The victory of the Brazilian people would prove that vertical structures may exist but they are not indispensable, nor should they be the only ones (as they were not in what happened in Brazil, where neither parties nor trade unions issued guidelines or were at the head of initiatives), nor should they occupy all the political space and prevent the emergence and multiplication of autonomous structures and groups, formalised or not, necessarily linked horizontally, for mutual recognition, understanding and mutual help, which strengthens each and everyone, self-organised from the foundations of society, without wearing themselves out in permanent competition with each other, which makes people separate in a deadly individualism of self-realisation – the basic perverse logic with which capitalism feeds its dynamism? Isn’t this what we try to live and learn in the “open spaces” of the World, Regional, National, Local or Thematic Social Forums?

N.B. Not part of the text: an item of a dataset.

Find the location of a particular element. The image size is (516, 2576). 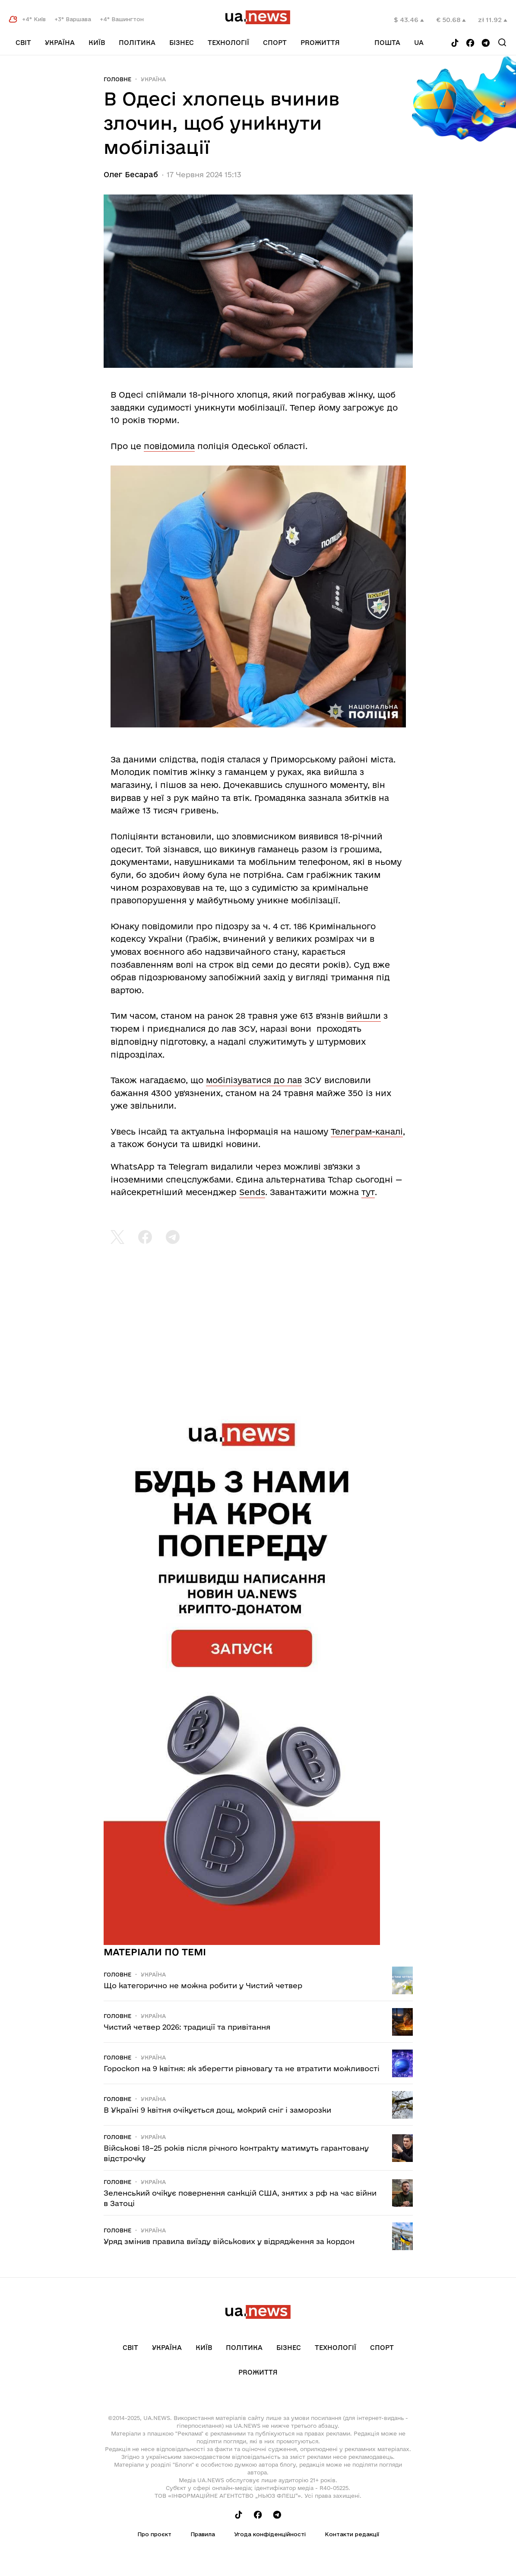 Київ is located at coordinates (97, 42).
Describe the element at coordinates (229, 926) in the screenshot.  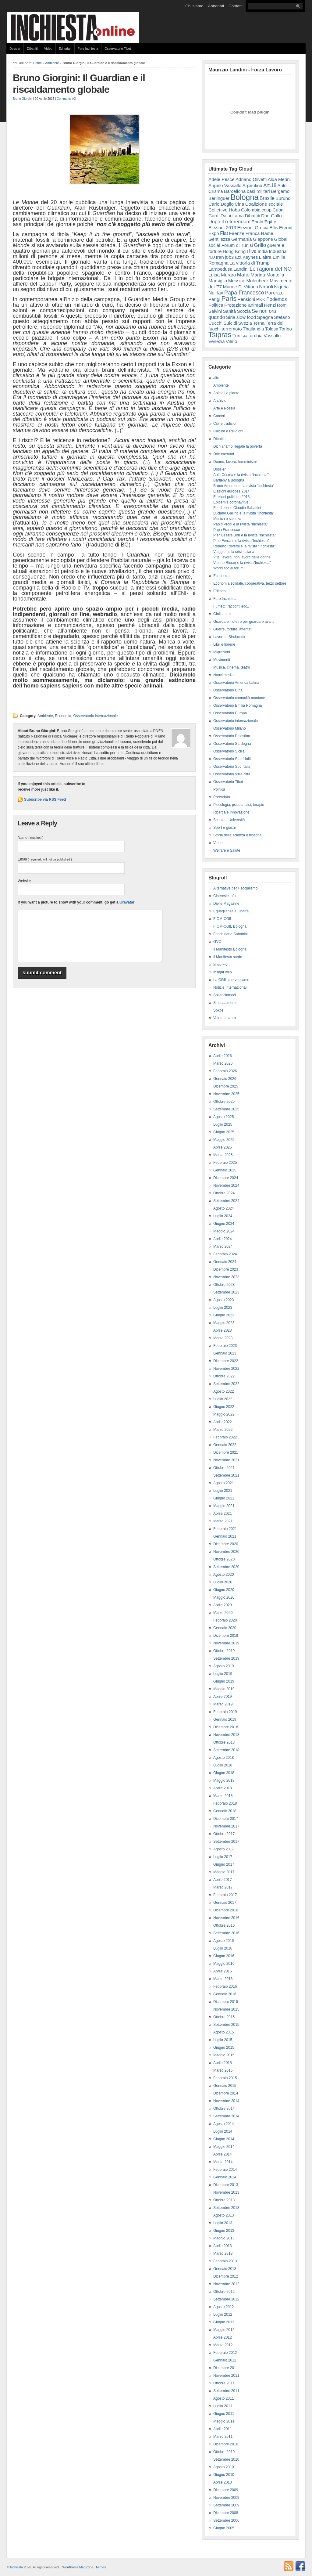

In fact it is in the heat of the joint confrontations for essential causes that we can build the other possible world, as currently – at the world level – *in the struggle for the cause of democracy against fascism, for the environmental cause against the destruction of the planet for the production and unbridled consumerism of material goods, in the cause of solidarity against exclusions and social, gender and minority inequalities, in the cause of the poor, oppressed and original peoples against racial logic, for an economy at the service of human rights and the needs of all against the impersonal and inhuman logic of the accumulation of money and finance*.

Our struggle is a long one, a struggle of many generations. It is a new culture under construction. We will still have to live many episodes like the one Brazil is living now to really advance towards another possible world. Perhaps the World Social Forum still has a great role to play in supporting, training and bringing together those interested in participating in this long revolution.